In this paper, we have found the following results as follow:

  1. a)

    Over the next analysis of the film we obtain the results and, according to me, the results were shocking. The film that we found the best since 2000 was “kickboxer: vengeance”. According to IMDB, this movie received a rating of 9.0 out of 10.

  2. b)

    According to the IMDB rating, the best genre is “Action” and your average IMDB score ranged between 9.0 and 9.5 out of 10. The second favorite genre is “thriller, comedy and horror”.

  3. c)

    According to the analysis, we also find that, on average, how many movies are released per year and in 2009 around 250 movies were released.

  4. d)

    We also predicted the results that the language is popular among movie viewers and which country produces the maximum number of films. According to the results, we found that about 92.2% of people like English movies, 0.8% of people like Hindi movies and 7.0% of people like movies in other languages.

  5. e)

    In addition, we discovered that countries produce more films than other countries and which country is more popular for their films, as shown in Fig. 7. We find that 74.0% like US movies. UU People love movies from other countries.

    Fig. 7.
    figure 7

    Best movies

  6. f)

    By film analysis we also discovered that in 2015 and 2016 how many genres and their films were produced during these years (Fig. 8).

    Fig. 8.
    figure 8

    Prediction of model

In this analysis, multi-variable, linear regression model was created that proved to have some capability for predicting movie popularity as indicated by IMDB movie rating score.

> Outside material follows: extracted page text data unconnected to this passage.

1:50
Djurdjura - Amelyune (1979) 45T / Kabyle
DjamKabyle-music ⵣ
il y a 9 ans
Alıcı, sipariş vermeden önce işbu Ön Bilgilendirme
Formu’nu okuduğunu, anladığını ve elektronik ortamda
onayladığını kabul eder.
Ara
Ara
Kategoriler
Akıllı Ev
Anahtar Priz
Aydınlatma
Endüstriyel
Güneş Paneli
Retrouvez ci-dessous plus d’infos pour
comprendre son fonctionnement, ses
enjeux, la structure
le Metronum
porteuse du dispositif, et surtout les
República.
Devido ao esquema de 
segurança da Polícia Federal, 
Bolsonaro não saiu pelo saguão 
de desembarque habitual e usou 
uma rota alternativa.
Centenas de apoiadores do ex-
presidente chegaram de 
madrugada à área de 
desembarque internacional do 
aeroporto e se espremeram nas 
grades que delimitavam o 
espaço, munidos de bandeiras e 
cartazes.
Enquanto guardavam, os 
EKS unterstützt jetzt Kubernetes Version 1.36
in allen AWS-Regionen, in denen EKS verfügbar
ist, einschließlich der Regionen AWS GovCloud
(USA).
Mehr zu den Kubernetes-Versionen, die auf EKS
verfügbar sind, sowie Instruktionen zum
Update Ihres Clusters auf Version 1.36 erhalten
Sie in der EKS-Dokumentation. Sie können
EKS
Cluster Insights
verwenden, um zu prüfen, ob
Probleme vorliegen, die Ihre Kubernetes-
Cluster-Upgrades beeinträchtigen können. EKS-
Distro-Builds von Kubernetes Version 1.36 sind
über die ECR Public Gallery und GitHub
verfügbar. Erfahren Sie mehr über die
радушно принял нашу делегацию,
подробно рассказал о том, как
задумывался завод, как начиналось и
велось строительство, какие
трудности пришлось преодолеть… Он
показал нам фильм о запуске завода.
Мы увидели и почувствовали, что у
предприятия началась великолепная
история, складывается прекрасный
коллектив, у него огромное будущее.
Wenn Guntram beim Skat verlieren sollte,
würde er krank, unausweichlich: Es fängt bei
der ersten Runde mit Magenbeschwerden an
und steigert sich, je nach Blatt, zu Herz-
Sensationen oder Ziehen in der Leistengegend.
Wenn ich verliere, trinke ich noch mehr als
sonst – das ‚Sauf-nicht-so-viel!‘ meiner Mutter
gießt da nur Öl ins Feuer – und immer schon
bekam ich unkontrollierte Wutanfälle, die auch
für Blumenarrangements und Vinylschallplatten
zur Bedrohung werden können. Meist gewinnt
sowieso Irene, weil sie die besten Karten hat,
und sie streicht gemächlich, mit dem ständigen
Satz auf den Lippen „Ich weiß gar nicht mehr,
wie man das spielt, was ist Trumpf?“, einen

The prediction is rely on various decision making factors derived from historical database of movies, count of followers tweets from Twitter, and sentiment analysis of comments of YouTube viewers.

6 Conclusion and Future Work

In this article, the predictive model for the box office performance of films was represented by data derived from social networks and IMDb. According to our models, we identified the subsequent patterns: (a) the fame of the main artist is fundamental to the hit of a film, (b) the mixture of the booming past genre and a sequel movie is another guide for success, (c) a new movie in the less trendy genre and an artist with slight fame may perhaps be a sample for a failure.

Therefore, from the previous analysis, it is concluded that there is a need for a statistical analysis of the ratings and reviews of films. This would be a great and unique concept that will be introduced in the market. The results obtained after the implementation of our predictive model are better as compared to similar studies already done in this field. Although the results are not good enough for professional or business purposes, our model can be used in some online applications. A larger training set is required to enhance the performance of the model.